Acrylic on Canvas. 8x11

Lesson learned: painting shades with acrylics is hard. Quite ironic considering 20041011-2. I have made a stylistic choice to keep the negative space blank. The idea is to focus on naked flesh, not anything else.

Oil on Canvas. 24x18

While painting, her hair was the color of luscious burnt sienna. I should have left it at that. Oh well.

Acrylic on Canvas. 18x24

I made this after reading "Metamorphosis of Prime Intellect". Post facto I wanted to call it "Eden", but this connection is probably subliminal. There are other interpretations, again, all of them occurred after the painting was done. Fire, Earth and Water are visible. Air is implied by the surrounding black space. The serendipiditous magnetic field effect around the blue-green planet is due to the warping of the canvas. Probably due to the differential drying rate of the exposed blue surface. The thing to notice is the size of the brown sphere -- it gives the impression it is a small asteroid heading in an unknown direction. But observe the shadow carefully. This is one big mother. Another thing to ponder is that the star is almost a red giant, whose size can span the entire orbit of  Earth.  That too is one huge mother.
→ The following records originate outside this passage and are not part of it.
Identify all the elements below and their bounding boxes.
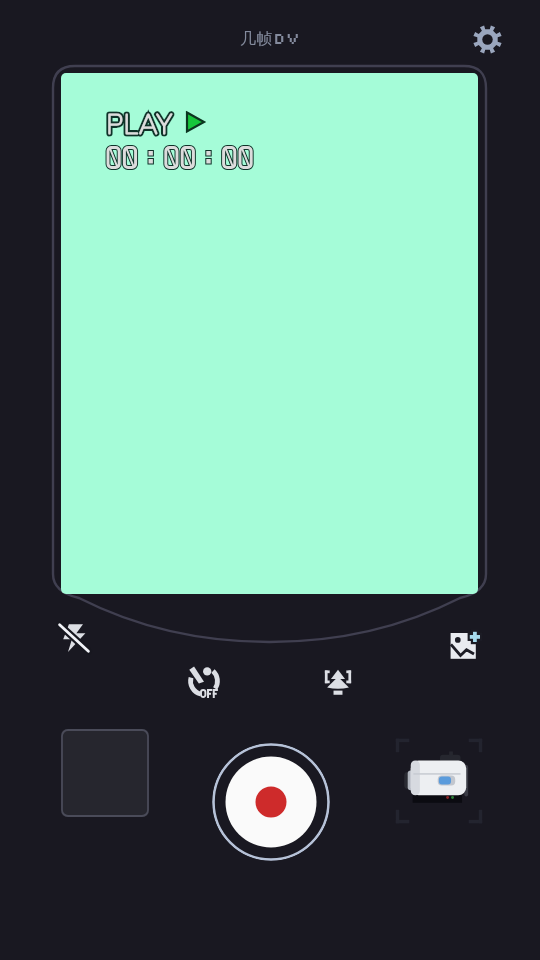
button[interactable]: Gallery (61, 729, 149, 817)
button[interactable]: Self timer off (179, 656, 229, 706)
button[interactable]: Scene mode (314, 657, 362, 705)
button[interactable]: Settings (465, 17, 509, 61)
button[interactable]: Flash off (50, 614, 98, 662)
button[interactable]: Add photo (441, 621, 489, 669)
button[interactable]: Record (212, 743, 330, 861)
staticText: 几帧DV (240, 28, 301, 49)
button[interactable]: Camcorder mode (394, 736, 484, 826)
With the value of G being what it is, a solid rock-asteroid-planet can not possibly exist in that size (it should collapse into a black hole I think). The implication is that this portrays a universe where G is different. Also observe the lack of a star field. So the interpretation I am drawing attention to is this: this is the pre-big bang universe. 

Oil on Canvas. 24x18

The mole on her back is really a fruit fly that got stuck while the painting was drying in the sun. I think I have developed tolerance for turpentine. Better check for toxicity. All famous old master painters are known to be dead. Not a good sign.

Acrylic on Canvas. 18x24

I liked doing the star in 20041201-8 so much that I focused on doing a surface depiction of it. I imagine that the surface of a star generates the entire EM spectrum and the rich chroma distribution depicts that.

Acrylic on Canvas. 18x24

This one, umm.... just sucks. Thematically, if the previous one was Fire, this one is Water. What is meant to be depicted is the complex interaction between inert water (blue) and life (green). What came out is a mess of too much paint and acrylic gel.

Acrylic on Canvas. 24x18

This one, sucks too. Supposed to be Earth. My excuse is that it was done entirely with a palette knife. Look Ma, no brush! Another thing to observe is that this painting could be oriented in different directions to get a different scene. I chose the tall orientation for the "waterfall/mountain/blue sky" interpretation

Acrylic and Oil on Canvas. 18x24

I wanted to finish this in one night, hence the unfinished look. The waifish look is more an artifact of non-skill than intent. Under dim light, the hand has remarkable depth.